Fixation in osteoporotic bone
If one is dealing with osteoporotic bone, then a washer under the head of the screw is helpful to prevent the head from sinking.
Insertion of additional lag screws for long oblique fractures
A second or third lag screw may be inserted for long oblique fractures. If one is dealing with osteoporotic bone, then a washer under the head of the screw is helpful to prevent the head from sinking.
4. Fixation of osteochondral fragments
Small fragments are best stabilized with screws inserted through the articular cartilage.
Choose the smallest possible screw diameter to minimize the damage to the joint surface.
If headless screws are available in very small sizes, they have the advantage that they can be inserted deeper into the fragment without protruding.
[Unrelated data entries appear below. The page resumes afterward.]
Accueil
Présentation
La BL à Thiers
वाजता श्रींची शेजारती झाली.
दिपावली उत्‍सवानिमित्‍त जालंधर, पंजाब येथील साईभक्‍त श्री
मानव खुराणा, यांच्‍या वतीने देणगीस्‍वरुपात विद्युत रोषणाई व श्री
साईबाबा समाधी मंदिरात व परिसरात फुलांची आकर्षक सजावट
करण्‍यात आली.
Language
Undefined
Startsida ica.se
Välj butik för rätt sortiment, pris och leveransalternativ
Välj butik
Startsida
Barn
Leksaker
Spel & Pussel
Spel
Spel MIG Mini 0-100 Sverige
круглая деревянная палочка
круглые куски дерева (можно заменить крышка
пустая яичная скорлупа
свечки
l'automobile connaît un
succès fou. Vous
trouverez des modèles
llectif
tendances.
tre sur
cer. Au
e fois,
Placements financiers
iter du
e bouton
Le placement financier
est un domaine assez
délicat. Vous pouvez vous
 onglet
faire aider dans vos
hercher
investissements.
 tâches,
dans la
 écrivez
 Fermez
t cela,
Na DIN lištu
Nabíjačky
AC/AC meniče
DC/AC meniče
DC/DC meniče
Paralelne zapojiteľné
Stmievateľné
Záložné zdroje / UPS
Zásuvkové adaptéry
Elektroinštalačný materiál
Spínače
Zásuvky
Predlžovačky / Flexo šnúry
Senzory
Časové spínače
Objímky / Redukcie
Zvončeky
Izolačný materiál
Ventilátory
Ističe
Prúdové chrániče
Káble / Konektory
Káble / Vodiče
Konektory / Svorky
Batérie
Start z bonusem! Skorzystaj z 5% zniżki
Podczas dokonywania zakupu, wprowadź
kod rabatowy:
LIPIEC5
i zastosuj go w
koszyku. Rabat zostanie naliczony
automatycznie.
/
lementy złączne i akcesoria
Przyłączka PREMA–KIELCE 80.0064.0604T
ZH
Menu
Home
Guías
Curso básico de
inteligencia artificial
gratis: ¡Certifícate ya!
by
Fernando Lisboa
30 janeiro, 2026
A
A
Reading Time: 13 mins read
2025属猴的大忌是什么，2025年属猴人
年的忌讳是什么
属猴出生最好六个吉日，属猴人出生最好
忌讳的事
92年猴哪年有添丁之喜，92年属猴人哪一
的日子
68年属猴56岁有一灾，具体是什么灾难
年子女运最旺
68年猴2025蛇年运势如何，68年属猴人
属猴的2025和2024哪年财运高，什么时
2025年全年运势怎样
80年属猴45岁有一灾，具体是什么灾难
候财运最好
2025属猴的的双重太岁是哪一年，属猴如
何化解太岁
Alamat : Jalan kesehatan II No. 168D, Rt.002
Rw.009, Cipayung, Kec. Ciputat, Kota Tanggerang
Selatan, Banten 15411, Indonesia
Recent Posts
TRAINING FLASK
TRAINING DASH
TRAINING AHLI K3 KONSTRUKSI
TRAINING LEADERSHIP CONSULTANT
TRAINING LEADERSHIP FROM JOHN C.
The opposite cortex may be engaged depending on the fracture configuration and available screw lengths.
Drilling and measuring
Drill carefully not to displace the fragments.
Measure the correct screw length with a depth gauge. When measuring, be careful not to displace the reduced fragments.
Countersinking the articular cartilage
When standard (headed) screws are used, the cartilage is countersunk to facilitate the burial of the screw head.
Carefully insert the screw without displacing the reduced fragments. Ensure that the screw head is buried in the articular cartilage and does not protrude into the joint.
Insert additional screws as needed using a similar technique.
Intraoperative radiologic and visual assessment of joint motion is critical to verify sufficient countersinking.